Activity: The records below are to be repeated exactly, and their pictures left out.

Records for the task:
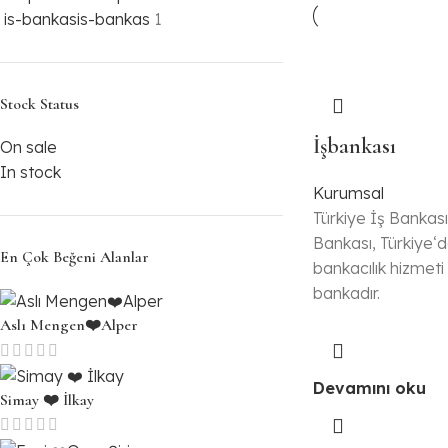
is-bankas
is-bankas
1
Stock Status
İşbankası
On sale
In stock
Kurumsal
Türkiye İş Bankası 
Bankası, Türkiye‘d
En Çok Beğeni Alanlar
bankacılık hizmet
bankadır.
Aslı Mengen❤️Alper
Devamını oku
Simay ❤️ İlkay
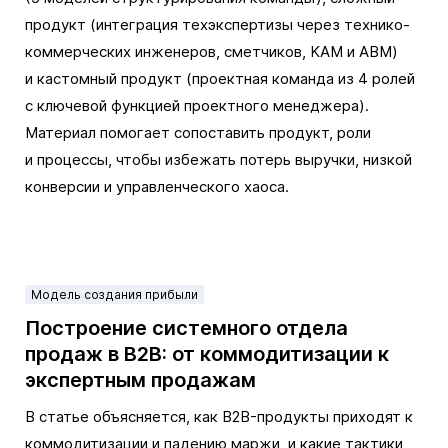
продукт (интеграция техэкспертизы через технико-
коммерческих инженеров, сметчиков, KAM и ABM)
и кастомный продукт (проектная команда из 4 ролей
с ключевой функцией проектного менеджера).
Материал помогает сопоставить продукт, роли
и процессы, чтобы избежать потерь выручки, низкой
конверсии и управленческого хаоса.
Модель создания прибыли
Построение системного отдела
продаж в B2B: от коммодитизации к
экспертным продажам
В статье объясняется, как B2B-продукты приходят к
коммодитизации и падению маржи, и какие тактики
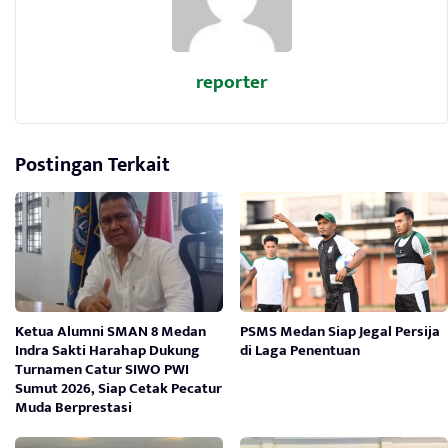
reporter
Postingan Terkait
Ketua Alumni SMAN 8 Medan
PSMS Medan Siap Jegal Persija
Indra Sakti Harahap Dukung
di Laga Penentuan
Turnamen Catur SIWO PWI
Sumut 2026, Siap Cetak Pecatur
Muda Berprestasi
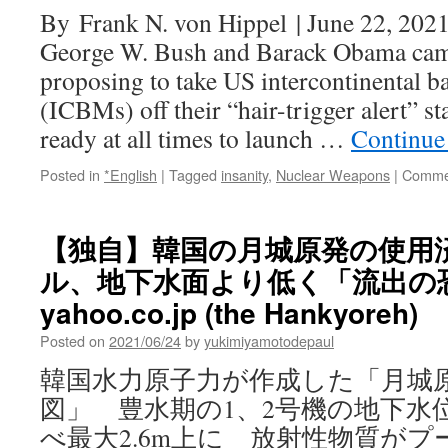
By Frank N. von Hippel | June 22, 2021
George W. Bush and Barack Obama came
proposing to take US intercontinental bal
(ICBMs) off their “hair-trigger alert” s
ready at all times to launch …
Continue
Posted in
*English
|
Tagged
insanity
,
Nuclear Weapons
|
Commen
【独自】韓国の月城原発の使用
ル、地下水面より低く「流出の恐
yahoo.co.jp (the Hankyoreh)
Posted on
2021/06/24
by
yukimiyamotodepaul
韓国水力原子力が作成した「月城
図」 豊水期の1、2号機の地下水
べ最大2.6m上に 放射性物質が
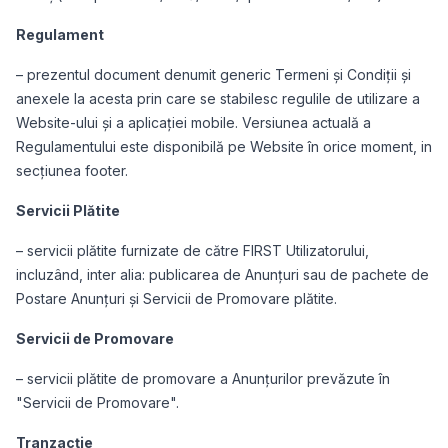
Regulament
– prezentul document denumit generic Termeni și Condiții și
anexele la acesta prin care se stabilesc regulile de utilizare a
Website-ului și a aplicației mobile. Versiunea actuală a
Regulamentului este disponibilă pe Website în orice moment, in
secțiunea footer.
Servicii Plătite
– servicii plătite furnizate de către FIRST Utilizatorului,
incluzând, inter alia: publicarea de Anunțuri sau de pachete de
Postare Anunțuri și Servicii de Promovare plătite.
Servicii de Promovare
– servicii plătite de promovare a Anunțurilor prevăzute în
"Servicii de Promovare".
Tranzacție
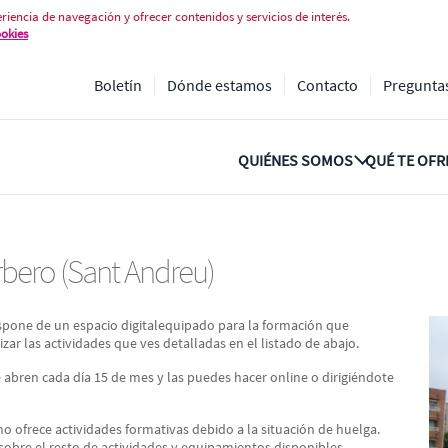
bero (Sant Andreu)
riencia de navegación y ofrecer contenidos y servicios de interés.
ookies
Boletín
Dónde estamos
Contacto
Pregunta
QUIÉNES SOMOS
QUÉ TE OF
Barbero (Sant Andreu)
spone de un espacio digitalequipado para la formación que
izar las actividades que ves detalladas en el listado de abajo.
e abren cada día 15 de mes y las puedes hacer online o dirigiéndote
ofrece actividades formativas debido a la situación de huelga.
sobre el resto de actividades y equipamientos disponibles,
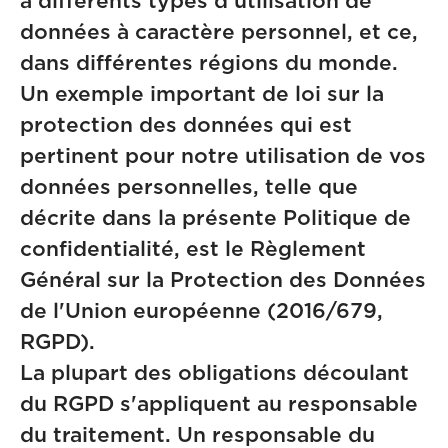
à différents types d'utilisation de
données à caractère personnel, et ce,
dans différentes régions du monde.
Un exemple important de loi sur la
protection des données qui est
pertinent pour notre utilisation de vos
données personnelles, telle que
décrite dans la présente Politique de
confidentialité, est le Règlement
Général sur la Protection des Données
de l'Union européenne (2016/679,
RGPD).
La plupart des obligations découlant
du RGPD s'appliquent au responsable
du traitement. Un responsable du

Completed exercise:
is-bankas
is-bankas
1
Stock Status
İşbankası
On sale
In stock
Kurumsal
Türkiye İş Bankası 
Bankası, Türkiye‘d
En Çok Beğeni Alanlar
bankacılık hizmet
bankadır.
Aslı Mengen❤️Alper
Devamını oku
Simay ❤️ İlkay
продукт (интеграция техэкспертизы через технико-
коммерческих инженеров, сметчиков, KAM и ABM)
и кастомный продукт (проектная команда из 4 ролей
с ключевой функцией проектного менеджера).
Материал помогает сопоставить продукт, роли
и процессы, чтобы избежать потерь выручки, низкой
конверсии и управленческого хаоса.
Модель создания прибыли
Построение системного отдела
продаж в B2B: от коммодитизации к
экспертным продажам
В статье объясняется, как B2B-продукты приходят к
коммодитизации и падению маржи, и какие тактики
reporter
Postingan Terkait
Ketua Alumni SMAN 8 Medan
PSMS Medan Siap Jegal Persija
Indra Sakti Harahap Dukung
di Laga Penentuan
Turnamen Catur SIWO PWI
Sumut 2026, Siap Cetak Pecatur
Muda Berprestasi
By Frank N. von Hippel | June 22, 2021
George W. Bush and Barack Obama came
proposing to take US intercontinental bal
(ICBMs) off their “hair-trigger alert” s
ready at all times to launch …
Continue
Posted in
*English
|
Tagged
insanity
,
Nuclear Weapons
|
Commen
【独自】韓国の月城原発の使用
ル、地下水面より低く「流出の恐
yahoo.co.jp (the Hankyoreh)
Posted on
2021/06/24
by
yukimiyamotodepaul
韓国水力原子力が作成した「月城
図」 豊水期の1、2号機の地下水
べ最大2.6m上に 放射性物質が
Regulament
– prezentul document denumit generic Termeni și Condiții și
anexele la acesta prin care se stabilesc regulile de utilizare a
Website-ului și a aplicației mobile. Versiunea actuală a
Regulamentului este disponibilă pe Website în orice moment, in
secțiunea footer.
Servicii Plătite
– servicii plătite furnizate de către FIRST Utilizatorului,
incluzând, inter alia: publicarea de Anunțuri sau de pachete de
Postare Anunțuri și Servicii de Promovare plătite.
Servicii de Promovare
– servicii plătite de promovare a Anunțurilor prevăzute în
"Servicii de Promovare".
Tranzacție
bero (Sant Andreu)
riencia de navegación y ofrecer contenidos y servicios de interés.
ookies
Boletín
Dónde estamos
Contacto
Pregunta
QUIÉNES SOMOS
QUÉ TE OF
Barbero (Sant Andreu)
spone de un espacio digitalequipado para la formación que
izar las actividades que ves detalladas en el listado de abajo.
e abren cada día 15 de mes y las puedes hacer online o dirigiéndote
ofrece actividades formativas debido a la situación de huelga.
sobre el resto de actividades y equipamientos disponibles,
à différents types d'utilisation de
données à caractère personnel, et ce,
dans différentes régions du monde.
Un exemple important de loi sur la
protection des données qui est
pertinent pour notre utilisation de vos
données personnelles, telle que
décrite dans la présente Politique de
confidentialité, est le Règlement
Général sur la Protection des Données
de l'Union européenne (2016/679,
RGPD).
La plupart des obligations découlant
du RGPD s'appliquent au responsable
du traitement. Un responsable du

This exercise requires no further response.